Maar aan de andere kant heeft de creativiteit, met name in de wetenschap, ook haar schaduwkanten. Het aanvankelijk hoopgevende en verrassende van nieuwe vindingen kan ook omslaan in negatieve zaken. Door de uitvinding van auto’s en vliegtuigen, elektriciteit, telefoons en computers kunnen we ons moeiteloos op alle tijdstippen en op alle plaatsen met elkaar in verbinding stellen en is het mogelijk om op grote afstanden van elkaar ingewikkelde transacties tot stand te brengen. Via internet kan ik alle spullen en spulletjes uit de hele wereld bij mij thuis laten bezorgen. Onze huidige post-industriële omgeving met zijn mega steden en gigantische conglomeraties van macht en kapitaal biedt ons meer materiële middelen en een langer leven dan eerdere generaties hadden, maar geeft ons desniettemin vaak een vervreemd en gestrest gevoel. Het paradoxale van al die verworvenheden is dat ze bedacht en gemaakt zijn om meer greep te krijgen op de wisselvalligheden van het bestaan, maar dit bestaan er tegelijkertijd gevoelsmatig door verarmt. Het creatieve verstand heeft gezegevierd, maar het gevoel van geborgenheid is verschraald.

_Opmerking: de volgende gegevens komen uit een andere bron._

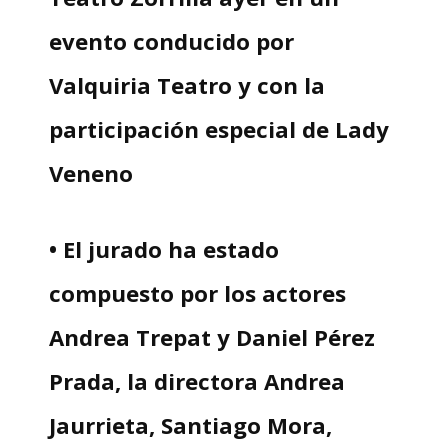
evento conducido por
Valquiria Teatro y con la
participación especial de Lady
Veneno
• El jurado ha estado
compuesto por los actores
Andrea Trepat y Daniel Pérez
Prada, la directora Andrea
Jaurrieta, Santiago Mora,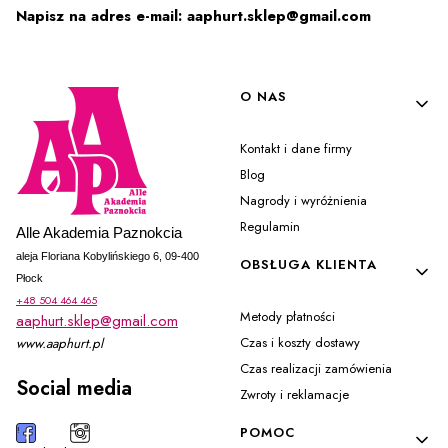
Napisz na adres e-mail: aaphurt.sklep@gmail.com
Linki w stopce
O NAS
Kontakt i dane firmy
Blog
Nagrody i wyróżnienia
Regulamin
Alle Akademia Paznokcia
aleja Floriana Kobylińskiego 6, 09-400
OBSŁUGA KLIENTA
Płock
+48 504 464 465
Metody płatności
aaphurt.sklep@gmail.com
Czas i koszty dostawy
www.aaphurt.pl
Czas realizacji zamówienia
Social media
Zwroty i reklamacje
POMOC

De creatieve weg die Eva insloeg op het voorstel van het listigste dier, de slang, heeft ons veel gebracht, maar ook nadelen en schaduwkanten. Met de onschuld van de eerste mens is ook die van ons verdwenen en we moeten erkennen dat heel veel ontwikkelingen ons meer zijn overkomen dan gewenst. De charme van de eenvoud, de warmte van de vanzelfsprekende cohesie tussen mensen, die charme en die cohesie is verbleekt in het geweld van alle innovaties en systeemverbeteringen. Het is nu aan ons om de blik naar binnen te wenden en aan ons zelf te vragen: wat willen we worden? Willen we mensen zijn die met hun manier van leven de nabijheid tussen mens en medemens ondergeschikt maakt aan economische doelen of willen wij mensen zijn die zich verantwoordelijk voelen voor wat hun medemensen overkomt en die nabijheid zoeken. Voor vrijzinnigen moet het antwoord op die vraag niet zo moeilijk zijn.